▸ **AIM OF THE EXERCISE**
Omit the pictures and copy the entries exactly.

▸ **DATASET CONTENT**
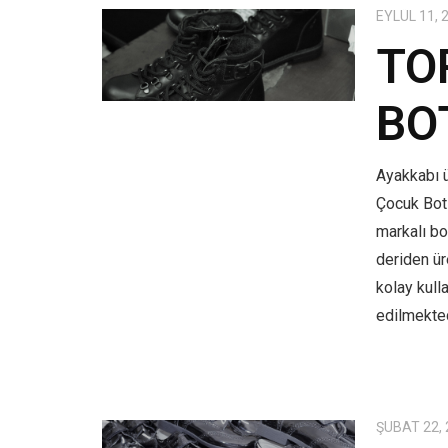
EYLÜL 11, 
TO
BO
Ayakkabı ü
Çocuk Bot
markalı bo
deriden üre
kolay kull
edilmekted
ŞUBAT 22,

▸ **WORKED SOLUTION**
EYLÜL 11, 
TO
BO
Ayakkabı ü
Çocuk Bot
markalı bo
deriden üre
kolay kull
edilmekted
ŞUBAT 22,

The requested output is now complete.